Signif. codes: 0 ‘***’ 0.001 ‘**’ 0.01 ‘*’ 0.05 ‘.’ 0.1 ‘ ’ 1

Original predictor variables dropped (aliased)

seeds:TransplantSiteFar

But when I try use these models to test for significance:

anova(seeds.out8.1, seeds.out8)

I get this error:

Error in anovaAsterOrReasterList(allargs, tolerance) :

model matrices for fixed effects not nested

model 1 and model 2

I have used this code on a slightly different graphical model before (the same data but with Germination specified differently) and it worked. I have also tried other nested models and models without the fitness (seeds) interaction.

I am not sure why this is not working.

I have attached my code for this model (Clarkia_Fixed_Effect_Aster_Script.R), my original code with the slightly different graphical model (Original_Clarkia_Aster_Model.R) and the data (Clarkia_North_Aster_Ryan.csv).

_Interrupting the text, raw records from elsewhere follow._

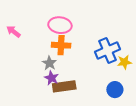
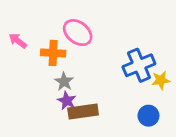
pink ellipse: (60, 25) -> (78, 33), turned 30
orange cross: (61, 45) -> (53, 53), moved

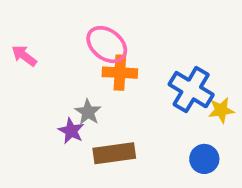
orange cross: (53, 53) -> (120, 73), moved
blue cross: (139, 65) -> (191, 90), turned -36
purple star: (67, 101) -> (71, 131), moved

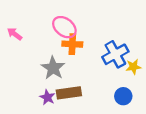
blue cross: (191, 90) -> (115, 54), turned 30
gray star: (88, 112) -> (53, 68), size x1.5
purple star: (71, 131) -> (47, 97), moved

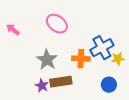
orange cross: (72, 44) -> (81, 59), moved

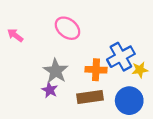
brown rectangle: (61, 82) -> (90, 97), moved
blue circle: (109, 85) -> (129, 101), size x1.5
purple star: (42, 86) -> (50, 90), moved

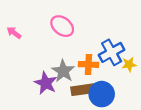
gray star: (56, 71) -> (63, 71), moved
purple star: (50, 90) -> (46, 83), size x1.5
blue circle: (129, 101) -> (102, 94), moved

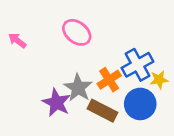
orange cross: (88, 64) -> (109, 80), turned -36
brown rectangle: (83, 90) -> (102, 111), turned 35
blue circle: (102, 94) -> (140, 104), moved

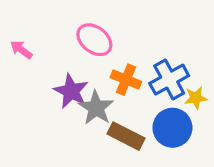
orange cross: (109, 80) -> (126, 80), moved, turned -35
purple star: (56, 103) -> (71, 91), moved

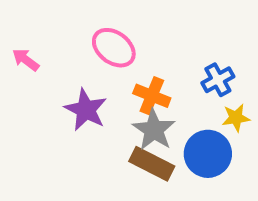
blue cross: (169, 80) -> (218, 80), moved, size x0.7
gray star: (96, 108) -> (154, 130), moved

Any thoughts would be greatly appreciated.

Thanks!

Ryan

Clarkia_North_Aster_Ryan.csv

Clarkia_Fixed_Effect_Aster_Script.R

Original_Clarkia_Aster_Model.R

geyer

unread,

Oct 31, 2015, 5:46:21 AM10/31/15

to Aster Analysis User Group

The problem is inexact computer arithmetic. There is no way to code the test for nested models (which is important because users often get this wrong, although
you didn't not get it wrong, your models are correctly nested). That's what the tolerance argument is for. Crazily, the code you sent worked OK on an old 32-bit computer but not on 64-bit (which almost everything is these days). When I added the argument tolerance = .Machine$double.eps ^ 0.7 to your anova function calls, it worked on 64-bit too (see attached Rout).

On another subject, the family for number of seeds should be Poisson rather than zero-truncated Poisson IMHO. Zero-truncated Poisson is for when zero values are not possible by design, not for when there just do not happen to be zeros in the actual data. That is, number of fruits cannot be zero conditional on any fruits = 1, because any fruits = 1 means number fruits > 0, but there is no such restriction on number seeds and its predecessor (number fruits). It probably doesn't matter in practice, but it will be a little easier on the computer and scientifically more sensible too (again IMHO) to use Poisson for the number seeds node.